Although the past few years have seen the development of several new treatment options, remaining obstacles — high expense, short plasma half-lives (i.e., the amount of time therapeutically-active levels remain in the blood) of currently-approved therapeutics and the need for frequent IV infusions — still leave a significant unmet need for this indication.

BEL-0215 is a development candidate approaching the filing of an IND and Phase I clinical study for the maintenance treatment of HAE. Currently, approved treatments for maintenance HAE therapy require bi-weekly intravenous injections of a C1 Esterase Inhibitor. These IV injections of C1-INH help to prevent attacks and swelling in those suffering from HAE by providing the body with enough working C1 esterase inhibitor to help prevent the causes of swelling and is proven to reduce the frequency, duration, and severity of HAE attacks.

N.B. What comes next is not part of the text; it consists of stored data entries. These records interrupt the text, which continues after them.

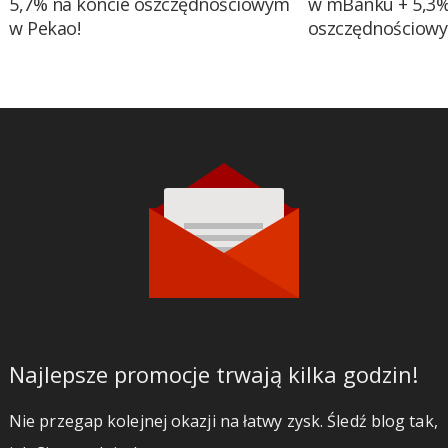
5,7% na koncie oszczędnościowym
w mBanku + 5,3%
w Pekao!
oszczędnościow
Najlepsze promocje trwają kilka godzin!
Nie przegap kolejnej okazji na łatwy zysk. Śledź blog tak,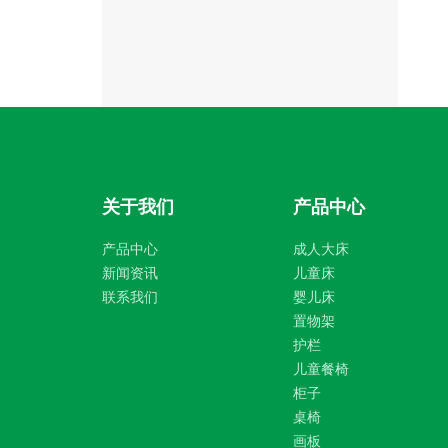
关于我们
产品中心
产品中心
成人大床
新闻资讯
儿童床
联系我们
婴儿床
置物架
护栏
儿童餐椅
柜子
桌椅
画板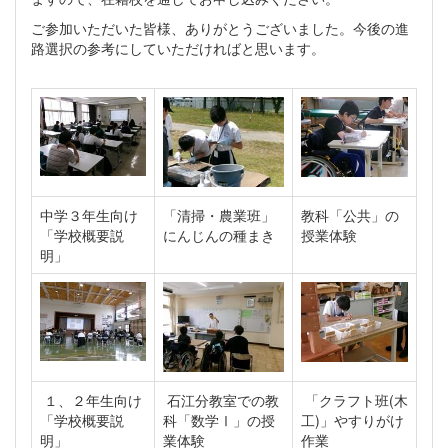
ご参加いただいた皆様、ありがとうございました。今後の進
路選択の参考にしていただければと思います。
中学３年生向け
「清掃・農業班」
教科「公共」の
「学校概要説
にんじんの種まき
授業体験
明」
１、２年生向け
石江分教室での教
「クラフト班(木
「学校概要説
科「数学Ⅰ」の授
工)」やすりがけ
明」
業体験
作業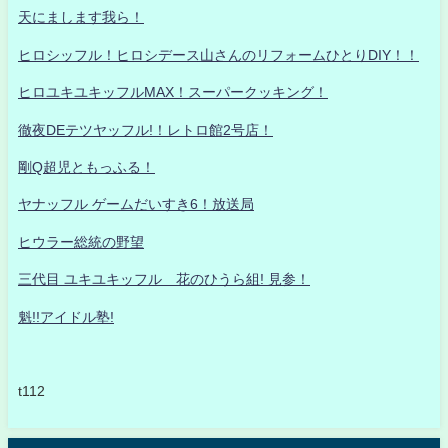
天にまします我ら！
ヒロシッフル！ヒロシデース山さんのリフォームひとりDIY！！
ヒロユキユキッフルMAX！スーパークッキング！
徹夜DEテツヤッフル!！レトロ館2号店！
剛Q超児ともっふる！
ヤナッフル ゲームだいすき6！放送局
ヒウラー総統の野望
三代目 ユキユキッフル 花のひうら組! 見参！
魁!!アイドル塾!
t112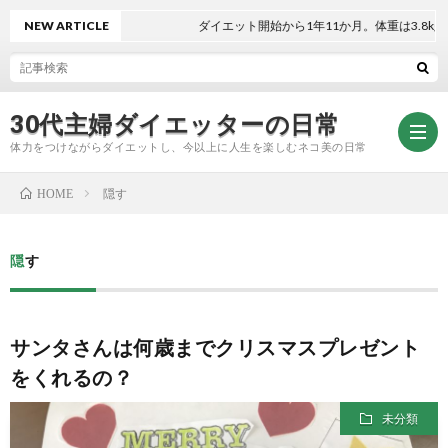
NEW ARTICLE
ダイエット開始から1年11か月。体重は3.8kg減
30代主婦ダイエッターの日常
体力をつけながらダイエットし、今以上に人生を楽しむネコ美の日常
隠す
HOME
お
隠す
問
プ
サンタさんは何歳までクリスマスプレゼント
い
ラ
をくれるの？
合
イ
未分類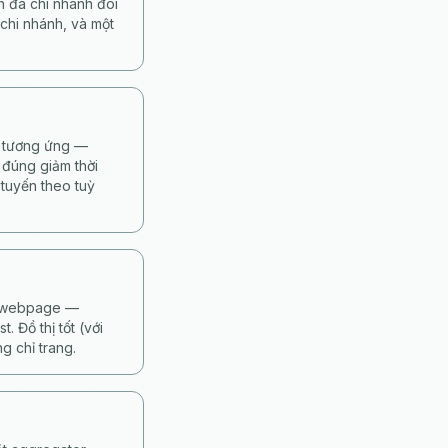
h đa chi nhánh đòi
chi nhánh, và một
ế tương ứng —
 đúng giảm thời
 tuyến theo tuỳ
từ webpage —
 Đồ thị tốt (với
g chỉ trang.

BEL-0215, a proprietary, long-acting form of C1 Esterase Inhibitor (C1-INH), offers a significant improvement over the currently approved C1 Esterase Inhibitor treatments, by eliminating the need for IV administration, reducing required dosing frequency, enhancing the side effect profile and improving patient compliance.

 

Mechanism of Action / Advantages

Advancing Development of Belrose’s PEG-C1 Esterase Inhibitor Candidate

Available data suggests that Belrose’s PEG-C1 Esterase Inhibitor candidate is suitable for further development:
  • The available drugs for both HAE prophylaxis and the treatment of acute HAE attacks are costly and require frequent administration
  • Given the need for the frequency of administration of the C1-INH, Belrose’s PEG-C1 Esterase Inhibitor candidate is a promising treatment option since data from animal models indicates that it reduces the required frequency of injection and may allow for a lower dose to achieve clinical efficacy
  • PEGylation appears to minimize the immunogenicity that may be problematic in other C1-Esterase inhibitor recombinant drugs as well as reducing the required frequency of dosing
  • Based on experiments with a range of potential PEGylation linking strategies, all compounds retained good functional activity based on homogeneous colorimetric assay, and it appears that the PEGylation had more impact on the kallikrein assay results when compared to the homogeneous functional assay data

 

Clinical Trial Overview

In May 2014, the FDA reviewed Belrose’s IND-enabling plan. BEL-0215 is being progressed through a final preclinical toxicology program and will then move into a Phase I human clinical trial, anticipated to be conducted in 2015.

Given the significant improvement to currently-approved maintenance HAE therapy, Belrose believes that it will be granted orphan drug designation by the FDA for the maintenance treatment of HAE, enabling an expedited regulatory approval pathway.